By Claire West

UK consumer sentiment is at its strongest level since the third quarter of 2011, according to the latest Deloitte Consumer Tracker.

Concerns around the level of disposable income have eased by 10 points in the last year, from 43% in Q3 2011 to 33% in Q3 2012 and consumers are more positive about their levels of debt, down to 10% from 16% compared to the same period in 2011.

Consumer confidence around job security has helped to underpin the improved sentiment.

Fewer households (14%) experienced some reduction or loss of income in the last quarter, compared to a year ago (19%). In addition, the proportion of people claiming that someone in their household has started a new job was also at its highest level this year at 10%.

Of those consumers who reported spending less this quarter to manage their outgoings, their defensive behaviour has lessened. Trading down has dropped to 27% of those consumers from 40% a year ago, bargain hunting has fallen from 26% to 17%, and simply buying less is down from 25% to 19%. But consumers remain cautious and there are no signs of them going on a spending spree as yet.

Ian Stewart, chief economist at Deloitte, explains: “The Consumer Tracker points to a reduction in the stress on the household, with consumers more positive about their income, employment and working hard to balance the books by reducing their levels of debt.
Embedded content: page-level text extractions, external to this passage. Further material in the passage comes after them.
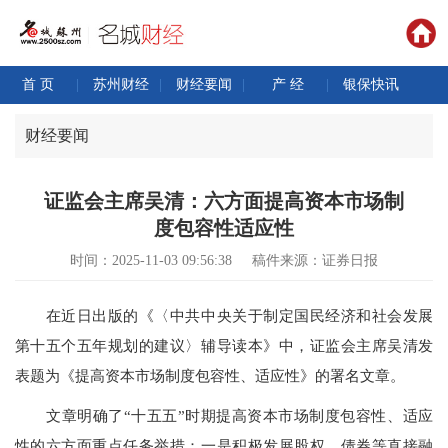
首 页
|
苏州财经
|
财经要闻
|
产 经
|
银保快讯
财经要闻
证监会主席吴清：六方面提高资本市场制
度包容性适应性
时间：2025-11-03 09:56:38
稿件来源：证券日报
在近日出版的《〈中共中央关于制定国民经济和社会发展
第十五个五年规划的建议〉辅导读本》中，证监会主席吴清发
表题为《提高资本市场制度包容性、适应性》的署名文章。
文章明确了“十五五”时期提高资本市场制度包容性、适应
性的六方面重点任务举措：一是积极发展股权、债券等直接融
These shifts in consumer behaviour tie in with the official data that highlights a general improvement in the consumer market.
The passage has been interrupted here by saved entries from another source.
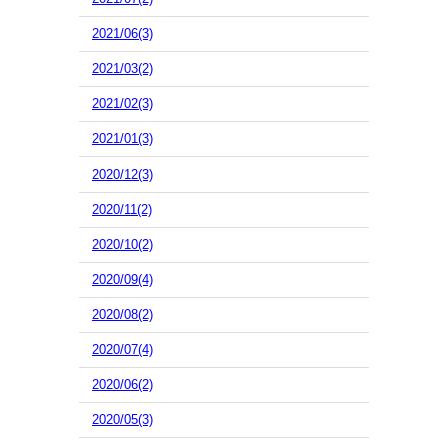
2021/06(3)
2021/03(2)
2021/02(3)
2021/01(3)
2020/12(3)
2020/11(2)
2020/10(2)
2020/09(4)
2020/08(2)
2020/07(4)
2020/06(2)
2020/05(3)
“However, this brighter outlook is tempered with caution as there is no evidence yet of a significant loosening of the purse strings. The real test is when we will see a pronounced shift towards greater discretionary spending, especially on big ticket items such as holidays and white goods, and consumers trading up. This will be key to whether we see continued growth in consumer spending in 2013.”

Looking ahead to next year, consumers are concerned about rising prices. A majority anticipate higher grocery prices (78%), while 59% expect their spending on utilities to increase and 42% expect their transport costs to go up. By contrast, levels of debt will continue to improve as the number of people thinking their debt level will decrease (22%) is higher than those expecting an increase (16%).

Ben Perkins, head of consumer business research at Deloitte, comments: “While UK consumers are experiencing an increase in real household disposable income, a cautious mindset prevails; we have yet to reach the turning point where defensive behaviours switch to more expansionary ones. However, there are signs of an upturn in consumer activity which should lend significant support to UK growth next year.”